WHAT IS NEEDED » Report each line of the data below in which "ctrl" appears.
[Opening SUPPLIED INFORMATION section]
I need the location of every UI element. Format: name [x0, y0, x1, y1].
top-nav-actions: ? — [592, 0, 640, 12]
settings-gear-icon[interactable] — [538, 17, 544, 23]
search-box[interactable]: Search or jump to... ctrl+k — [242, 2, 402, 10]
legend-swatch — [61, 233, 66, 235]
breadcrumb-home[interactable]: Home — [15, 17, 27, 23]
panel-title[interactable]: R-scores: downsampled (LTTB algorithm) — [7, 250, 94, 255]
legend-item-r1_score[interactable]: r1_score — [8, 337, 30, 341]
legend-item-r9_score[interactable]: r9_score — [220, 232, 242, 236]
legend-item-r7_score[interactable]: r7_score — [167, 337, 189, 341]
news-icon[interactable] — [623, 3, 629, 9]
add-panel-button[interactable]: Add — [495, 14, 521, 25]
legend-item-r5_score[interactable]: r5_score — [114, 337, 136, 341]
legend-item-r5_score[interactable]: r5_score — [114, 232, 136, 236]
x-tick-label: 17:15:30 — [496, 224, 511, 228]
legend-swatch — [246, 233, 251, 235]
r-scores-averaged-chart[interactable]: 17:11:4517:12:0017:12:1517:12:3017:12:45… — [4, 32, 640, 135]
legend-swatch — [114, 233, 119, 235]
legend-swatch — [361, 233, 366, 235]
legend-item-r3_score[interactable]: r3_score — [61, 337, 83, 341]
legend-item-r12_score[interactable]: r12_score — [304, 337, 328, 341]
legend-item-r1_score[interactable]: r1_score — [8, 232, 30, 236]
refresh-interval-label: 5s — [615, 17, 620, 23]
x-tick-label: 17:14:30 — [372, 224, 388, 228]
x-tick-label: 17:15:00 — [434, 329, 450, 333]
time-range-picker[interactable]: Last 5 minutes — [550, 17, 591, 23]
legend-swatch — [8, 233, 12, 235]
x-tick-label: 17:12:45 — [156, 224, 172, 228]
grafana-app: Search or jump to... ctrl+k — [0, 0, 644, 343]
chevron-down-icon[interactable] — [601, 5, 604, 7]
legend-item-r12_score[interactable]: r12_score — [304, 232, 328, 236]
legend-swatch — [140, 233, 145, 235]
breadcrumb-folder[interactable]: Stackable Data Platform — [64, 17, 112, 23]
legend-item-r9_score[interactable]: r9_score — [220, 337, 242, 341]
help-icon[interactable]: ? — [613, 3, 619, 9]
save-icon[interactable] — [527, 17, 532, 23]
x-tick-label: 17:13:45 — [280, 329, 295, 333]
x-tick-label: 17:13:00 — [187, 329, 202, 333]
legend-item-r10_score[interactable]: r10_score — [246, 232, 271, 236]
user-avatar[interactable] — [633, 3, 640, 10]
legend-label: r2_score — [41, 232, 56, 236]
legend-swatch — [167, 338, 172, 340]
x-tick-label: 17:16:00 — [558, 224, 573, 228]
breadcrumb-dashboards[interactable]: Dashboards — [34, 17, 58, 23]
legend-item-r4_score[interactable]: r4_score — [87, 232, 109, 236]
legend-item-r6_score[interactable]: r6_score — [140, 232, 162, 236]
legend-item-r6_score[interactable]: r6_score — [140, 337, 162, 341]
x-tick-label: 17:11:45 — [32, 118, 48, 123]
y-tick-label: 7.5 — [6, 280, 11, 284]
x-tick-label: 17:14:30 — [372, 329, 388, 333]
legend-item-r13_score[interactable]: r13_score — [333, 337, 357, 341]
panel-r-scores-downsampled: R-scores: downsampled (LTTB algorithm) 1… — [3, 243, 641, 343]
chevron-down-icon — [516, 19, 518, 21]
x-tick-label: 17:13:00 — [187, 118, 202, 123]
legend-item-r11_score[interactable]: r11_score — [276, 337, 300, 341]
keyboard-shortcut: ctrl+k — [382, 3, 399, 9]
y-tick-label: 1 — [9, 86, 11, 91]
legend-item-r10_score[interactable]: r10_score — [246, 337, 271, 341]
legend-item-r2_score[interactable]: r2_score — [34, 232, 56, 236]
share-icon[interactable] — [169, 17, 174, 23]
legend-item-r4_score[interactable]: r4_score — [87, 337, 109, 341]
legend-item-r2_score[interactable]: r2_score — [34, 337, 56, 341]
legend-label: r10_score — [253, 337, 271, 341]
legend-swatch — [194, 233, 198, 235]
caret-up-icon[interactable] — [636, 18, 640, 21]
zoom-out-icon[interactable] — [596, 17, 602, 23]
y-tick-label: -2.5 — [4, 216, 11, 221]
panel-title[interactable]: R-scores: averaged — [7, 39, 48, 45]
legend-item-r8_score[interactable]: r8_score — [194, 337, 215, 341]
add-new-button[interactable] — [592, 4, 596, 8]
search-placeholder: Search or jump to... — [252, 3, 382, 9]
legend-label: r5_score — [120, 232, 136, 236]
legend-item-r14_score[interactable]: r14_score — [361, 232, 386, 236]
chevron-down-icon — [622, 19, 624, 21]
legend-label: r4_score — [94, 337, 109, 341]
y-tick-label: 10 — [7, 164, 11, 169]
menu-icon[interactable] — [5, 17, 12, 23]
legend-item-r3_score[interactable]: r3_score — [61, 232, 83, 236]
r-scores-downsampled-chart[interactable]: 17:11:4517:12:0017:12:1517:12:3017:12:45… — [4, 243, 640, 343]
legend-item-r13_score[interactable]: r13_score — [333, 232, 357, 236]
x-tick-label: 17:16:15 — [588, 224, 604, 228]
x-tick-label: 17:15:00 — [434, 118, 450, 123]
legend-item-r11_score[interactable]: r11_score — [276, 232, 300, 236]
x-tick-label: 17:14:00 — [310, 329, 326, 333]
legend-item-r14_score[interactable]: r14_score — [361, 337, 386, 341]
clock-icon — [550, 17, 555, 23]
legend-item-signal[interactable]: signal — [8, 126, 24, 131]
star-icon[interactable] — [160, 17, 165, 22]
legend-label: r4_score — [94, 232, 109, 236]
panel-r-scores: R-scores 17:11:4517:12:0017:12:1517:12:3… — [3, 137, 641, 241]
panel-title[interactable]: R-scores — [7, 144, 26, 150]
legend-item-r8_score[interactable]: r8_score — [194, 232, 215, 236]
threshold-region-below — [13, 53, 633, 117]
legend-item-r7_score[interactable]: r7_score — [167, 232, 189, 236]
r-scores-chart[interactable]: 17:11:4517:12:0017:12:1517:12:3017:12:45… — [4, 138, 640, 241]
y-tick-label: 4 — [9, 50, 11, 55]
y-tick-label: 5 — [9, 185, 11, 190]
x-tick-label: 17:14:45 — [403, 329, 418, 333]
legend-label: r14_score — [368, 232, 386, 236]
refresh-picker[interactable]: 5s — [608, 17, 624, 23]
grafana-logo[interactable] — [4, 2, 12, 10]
[Closing SUPPLIED INFORMATION section]
RESPONSE »
search-box[interactable]: Search or jump to... ctrl+k — [242, 2, 402, 10]
grafana-app: Search or jump to... ctrl+k — [0, 0, 644, 343]
keyboard-shortcut: ctrl+k — [382, 3, 399, 9]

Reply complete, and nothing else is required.